Mata wanita cantik itu terpaku pada tubuh seseorang yang terbaring lemah di atas ranjangnya. Air mata Shena semakin deras mengalir kala ia semakin dekat dengan tubuh orang yang amat sangat dicintainya ini. Tangan Shena gemetaran saat ia mencoba menyentuh wajah suaminya. Mata Leo terpejam dan tubuhnya tak bergerak. Wajah tampan suaminya sangat pucat seperti mayat.
"Le-Leo," ujar Shena lirih.
Suara Shena bahkan terdengar serak dan ia kesulitan berkata-kata. Sebisa mungkin Shena menekan semua perasaan yang ia rasakan atas apa yang ia lihat ini.

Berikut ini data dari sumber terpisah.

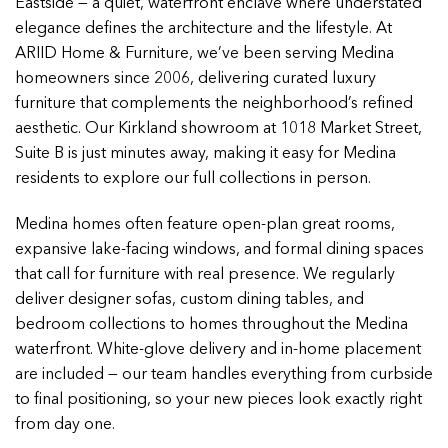
Eastside — a quiet, waterfront enclave where understated
elegance defines the architecture and the lifestyle. At
ARIID Home & Furniture, we’ve been serving Medina
homeowners since 2006, delivering curated luxury
furniture that complements the neighborhood’s refined
aesthetic. Our Kirkland showroom at 1018 Market Street,
Suite B is just minutes away, making it easy for Medina
residents to explore our full collections in person.
Medina homes often feature open-plan great rooms,
expansive lake-facing windows, and formal dining spaces
that call for furniture with real presence. We regularly
deliver designer sofas, custom dining tables, and
bedroom collections to homes throughout the Medina
waterfront. White-glove delivery and in-home placement
are included — our team handles everything from curbside
to final positioning, so your new pieces look exactly right
from day one.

"Leo ...," gumam Shena lagi. "Bangun. Kau ... jangan bercanda, ini sama sekali tidak lucu. Cepat bangun, Leo." Shena tertegun karena tak melihat ada gerakan dalam tubuh suaminya. "Cepat bangun! Kau, tak bisa meninggalkanku sendiri, kau sudah janji padaku. Kenapa kau mengingkari janjimu, ha? Kenapa kau tinggalkan aku? Bangun Leo, jika kau pergi ... ajak aku bersamamu. Jangan pergi seperti ini!" tangisan Shena sudah tak bisa dibendung lagi.
Air matanya mengalir deras jatuh membasahi tubuh suaminya. "Kembalilah padaku, Leo. Aku sangat merindukanmu. Aku rindu kau memanggilku. Aku sangat merindukanmu, Leo. Kenapa kau pergi meninggalkanku? Apa yang harus aku lakukan tanpamu? Aku harus bagaimana?" Shena sudah menangis sesenggukan memeluk tubuh suaminya. Ia bahkan tak tahu apakah saat ini ia masih sadar atau sudah pingsan.
Sampai akhirnya sebuah tangan menyentuh punggung Shena dengan lembut dan memaksanya untuk memisahkan diri dari tubuh suaminya.
"Jangan sentuh aku. Aku akan terus memeluk suamiku sampai ia sadar kembali." Shena menepis tangan itu dengan kasar sambil terus memeluk erat tubuh Leo tanpa mau menoleh pada orang yang menyentuh punggungnya dari belakang tanpa suara.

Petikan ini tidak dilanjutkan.